Pintor, pincel, tela, imagem, sujeito – eles não são muitos. O pintor é o pincel, a imagem é o pintor, o sujeito é o objeto, a tela é a tinta. Essas coisas só se separam quando as separamos pela forma como utilizamos a nossa mente. Quer esteja a falar de uma pintura, Mu, uma árvore, um Buda, ou um ramo de ameixa – como a vê, como se relaciona com ela tem a ver com a forma como vive a sua vida, com a questão da vida e da morte em si”.

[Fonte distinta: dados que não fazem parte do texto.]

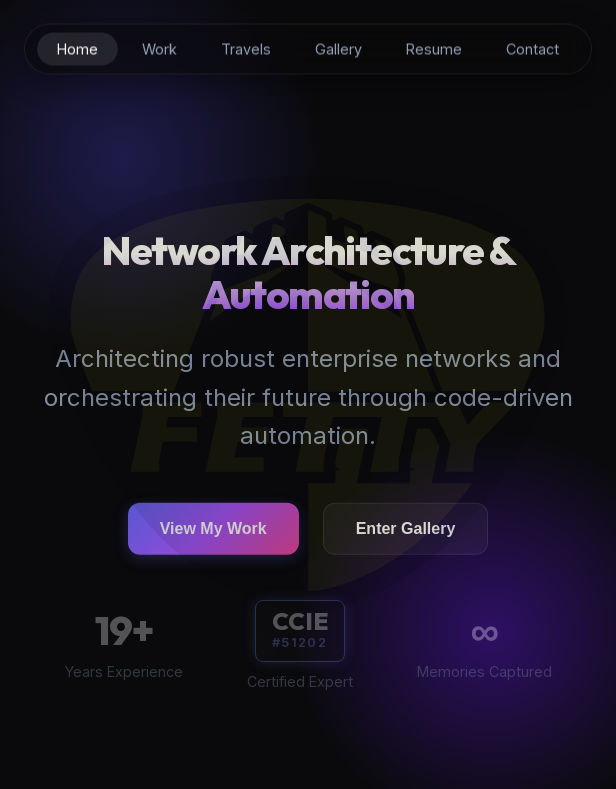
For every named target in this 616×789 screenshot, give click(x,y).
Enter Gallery (406, 531)
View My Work (213, 531)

John Daido Loori Roshi em “The Eight Gates of Zen

 

É possível considerar este assunto como uma elaboração metafísica, ou filosófica, da arte e da fotografia, alienando-a, então, de nosso cotidiano. E de fato é comum viver assim, sem percebê-las em nossa vivência. Da mesma forma é possível criar arte desta maneira. Mas, como sempre apontam os mestres, e como diz Loori Roshi, também é possível, e necessário, que pratiquemos o suficiente para que a interdependência e a impermanência das coisas se tornem aparentes para nós, em nossa própria experiência. Quando estivermos neste caminho, talvez seja possível compreender as palavras de Hisamatsu Shin’Ichi, como citadas por Kômyô Sensei:

Em outras palavras, quem está se expressando e aquilo que é expressado são idênticos. Se fosse de outra forma, esta não poderia ser considerada como uma verdadeira [arte] Zen”.

Hisamatsu Shin’ichi, citado por Monge Kômyô, em “A Arte Zen e o Caminho do Vazio”

Fotografia por Minor White, fonte e direitos: https://www.howardgreenberg.com/artists/minor-white

 

A obra de Minor White e de Loori Roshi são fotografias das belezas não vistas, ou difíceis de se ver, e as belezas mais aparentes da vida. Na verdade, ousaria dizer que são a mesma coisa. A mensagem que eles passam, então, é aquela que nos remete ao momento, para os pequenos detalhes e gostos do presente. Através da técnica, da cuidadosa observância e presença, seus trabalhos surgem como portais para o contato com aquele olhar ingênuo, desobstruído e criativo, para a vida. O criativo cria, e criação é a desenvoltura do homem em contato com a alteridade do mundo, em profunda interdependência. Talvez seja possível aprender com isso e levarmos esta perspectiva para nossa prática.

 

Texto de Matheus Coutinho. Praticante na Daissen Ji. Escola Soto Zen.